TRY IT =>
Pull each line with the string "interactable" from the entries.
------------------------------------------------
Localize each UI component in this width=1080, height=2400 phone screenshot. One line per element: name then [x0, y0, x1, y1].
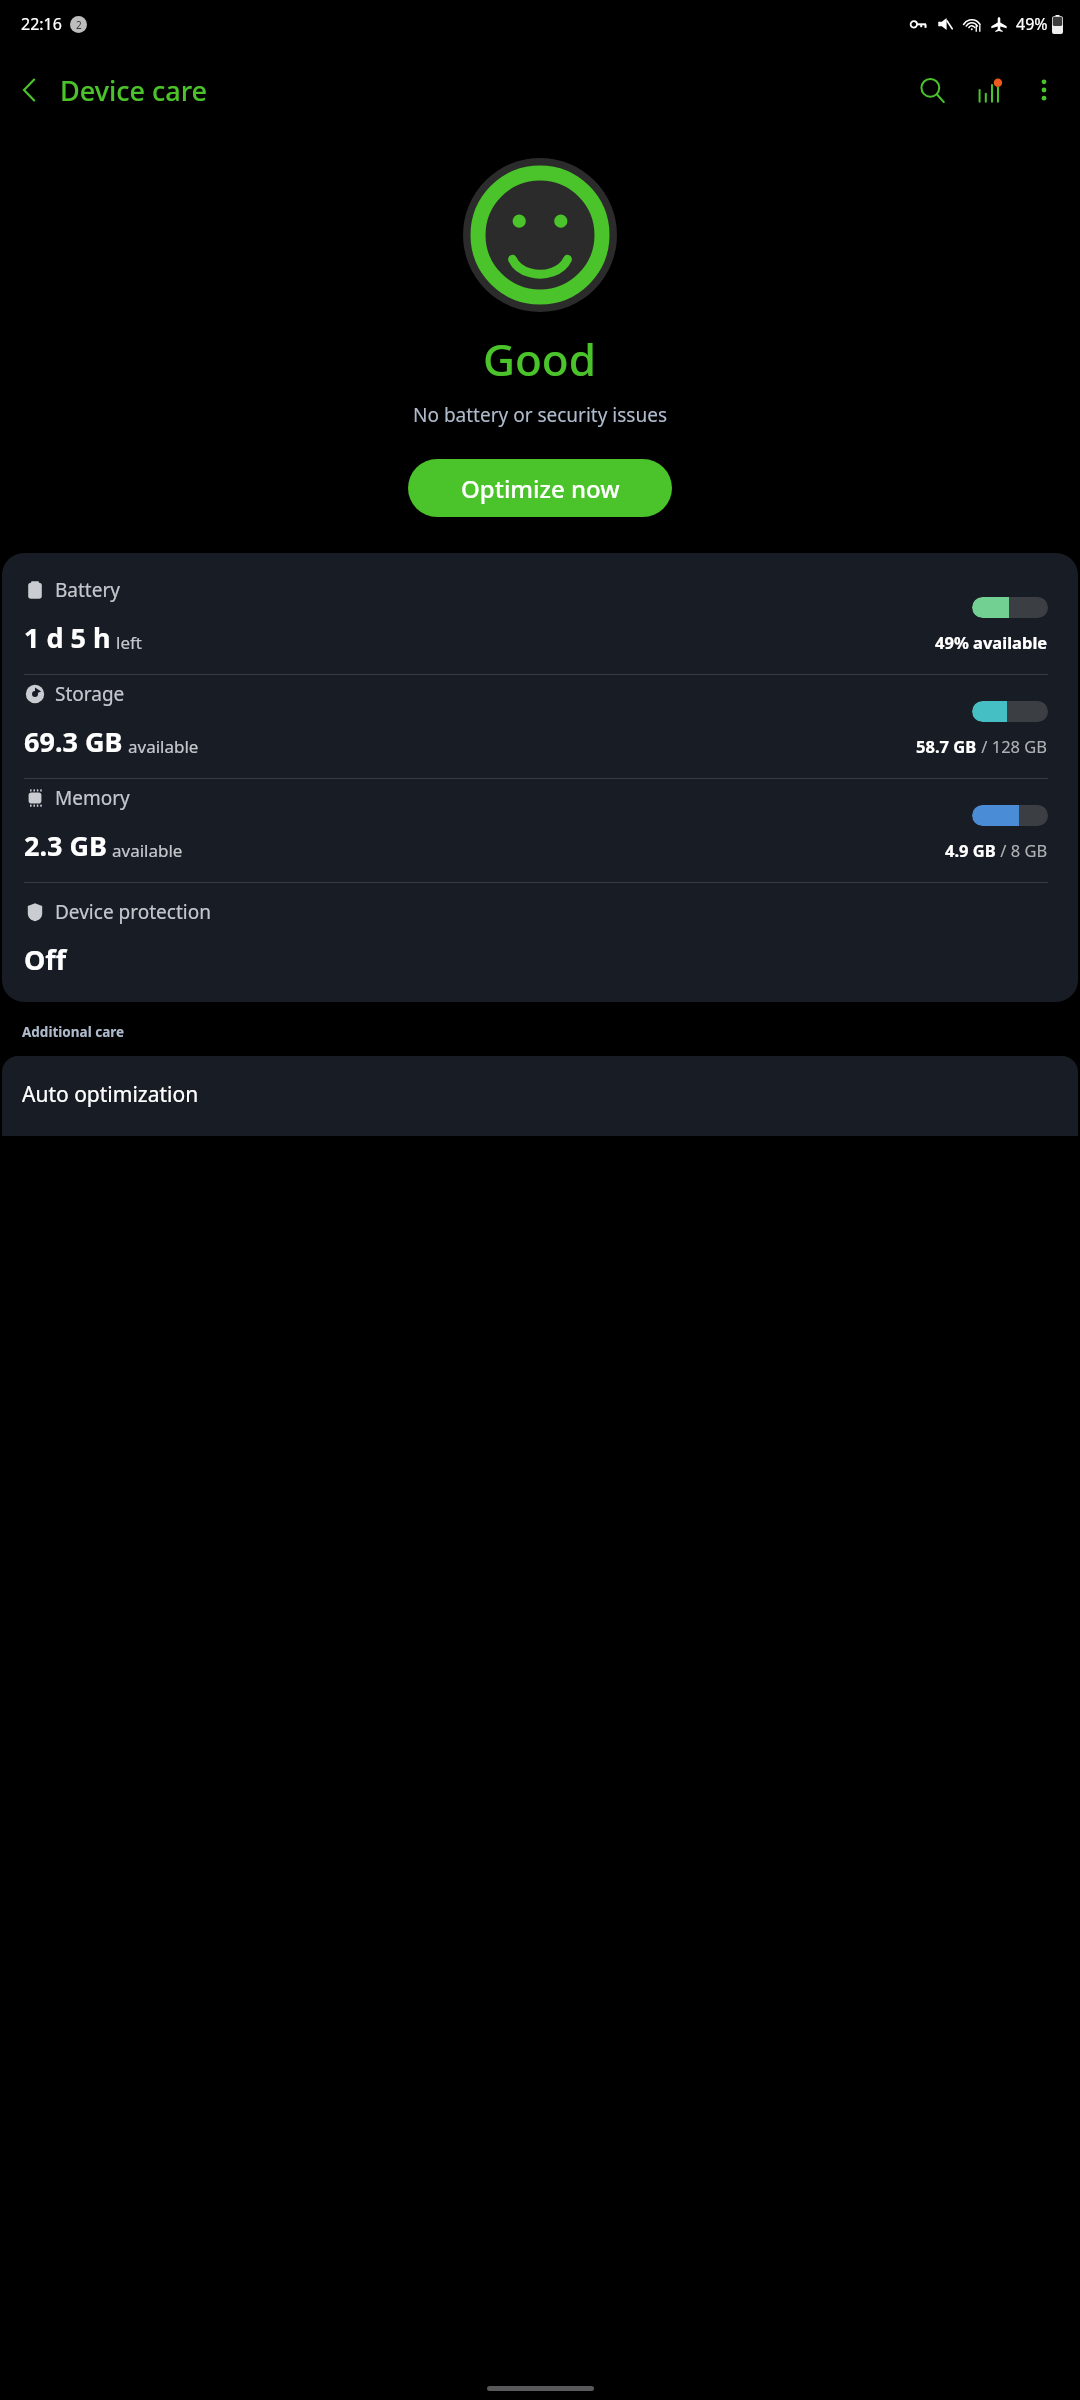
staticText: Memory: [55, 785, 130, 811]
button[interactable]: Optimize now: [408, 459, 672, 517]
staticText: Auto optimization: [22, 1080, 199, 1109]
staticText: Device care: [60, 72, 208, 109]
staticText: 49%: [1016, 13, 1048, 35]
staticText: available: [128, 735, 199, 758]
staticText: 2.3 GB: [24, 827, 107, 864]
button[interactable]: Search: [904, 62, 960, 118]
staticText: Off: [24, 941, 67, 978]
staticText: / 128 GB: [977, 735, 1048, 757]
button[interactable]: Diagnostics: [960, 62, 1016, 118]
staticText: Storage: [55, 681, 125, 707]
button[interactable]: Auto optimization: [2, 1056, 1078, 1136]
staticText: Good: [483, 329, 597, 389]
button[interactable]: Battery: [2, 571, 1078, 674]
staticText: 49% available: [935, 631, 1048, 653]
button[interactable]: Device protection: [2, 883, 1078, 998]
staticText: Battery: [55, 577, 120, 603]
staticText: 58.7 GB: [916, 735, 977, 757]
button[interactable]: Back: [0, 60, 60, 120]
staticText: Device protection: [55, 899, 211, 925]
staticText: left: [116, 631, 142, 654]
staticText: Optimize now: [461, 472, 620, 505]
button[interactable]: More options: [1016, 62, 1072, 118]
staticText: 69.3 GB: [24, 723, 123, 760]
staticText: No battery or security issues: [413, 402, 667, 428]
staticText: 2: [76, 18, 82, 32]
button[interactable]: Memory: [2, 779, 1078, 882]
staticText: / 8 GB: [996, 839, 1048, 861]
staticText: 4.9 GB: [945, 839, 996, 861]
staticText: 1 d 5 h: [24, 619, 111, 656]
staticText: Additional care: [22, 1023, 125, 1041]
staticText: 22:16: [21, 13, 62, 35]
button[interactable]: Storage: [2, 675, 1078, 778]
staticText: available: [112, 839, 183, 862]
------------------------------------------------
ANSWER SECTION =>
button[interactable]: Optimize now: [408, 459, 672, 517]
button[interactable]: Search: [904, 62, 960, 118]
button[interactable]: Diagnostics: [960, 62, 1016, 118]
button[interactable]: Auto optimization: [2, 1056, 1078, 1136]
button[interactable]: Battery: [2, 571, 1078, 674]
button[interactable]: Device protection: [2, 883, 1078, 998]
button[interactable]: Back: [0, 60, 60, 120]
button[interactable]: More options: [1016, 62, 1072, 118]
button[interactable]: Memory: [2, 779, 1078, 882]
button[interactable]: Storage: [2, 675, 1078, 778]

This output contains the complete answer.